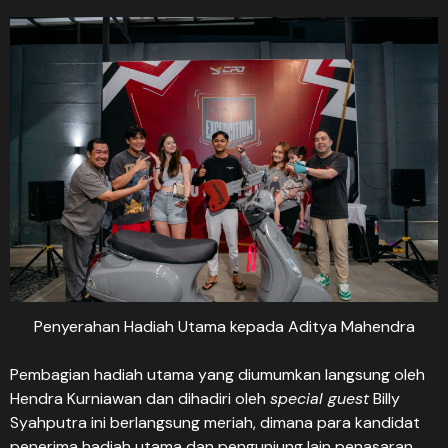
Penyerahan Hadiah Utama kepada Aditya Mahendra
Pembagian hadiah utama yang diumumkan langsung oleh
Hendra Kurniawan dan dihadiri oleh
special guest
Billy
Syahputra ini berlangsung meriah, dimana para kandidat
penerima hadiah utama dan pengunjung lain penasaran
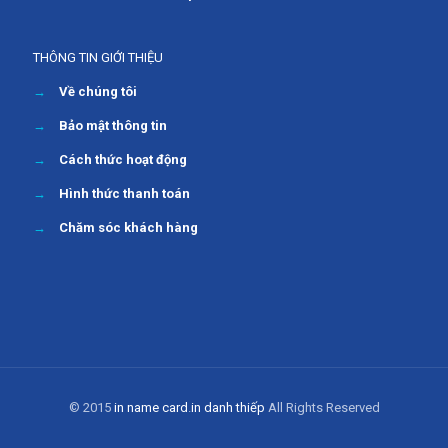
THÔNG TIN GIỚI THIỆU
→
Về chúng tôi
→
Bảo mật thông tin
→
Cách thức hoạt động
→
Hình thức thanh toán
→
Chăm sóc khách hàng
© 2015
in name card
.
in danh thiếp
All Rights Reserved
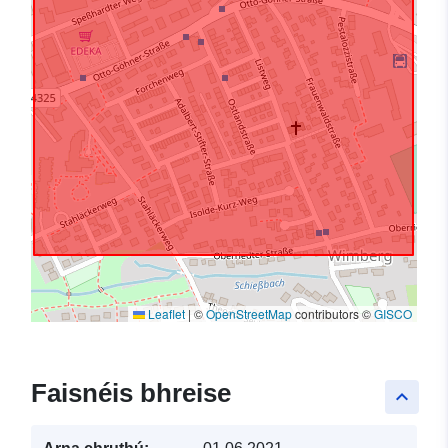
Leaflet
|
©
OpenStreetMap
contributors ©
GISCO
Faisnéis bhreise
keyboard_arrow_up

GOAL OF THE EXERCISE: Restate the records above exactly, less any pictures.

ANSWER SECTION:
Penyerahan Hadiah Utama kepada Aditya Mahendra
Pembagian hadiah utama yang diumumkan langsung oleh
Hendra Kurniawan dan dihadiri oleh
special guest
Billy
Syahputra ini berlangsung meriah, dimana para kandidat
penerima hadiah utama dan pengunjung lain penasaran
THÔNG TIN GIỚI THIỆU
→
Về chúng tôi
→
Bảo mật thông tin
→
Cách thức hoạt động
→
Hình thức thanh toán
→
Chăm sóc khách hàng
© 2015
in name card
.
in danh thiếp
All Rights Reserved
Leaflet
|
©
OpenStreetMap
contributors ©
GISCO
Faisnéis bhreise
keyboard_arrow_up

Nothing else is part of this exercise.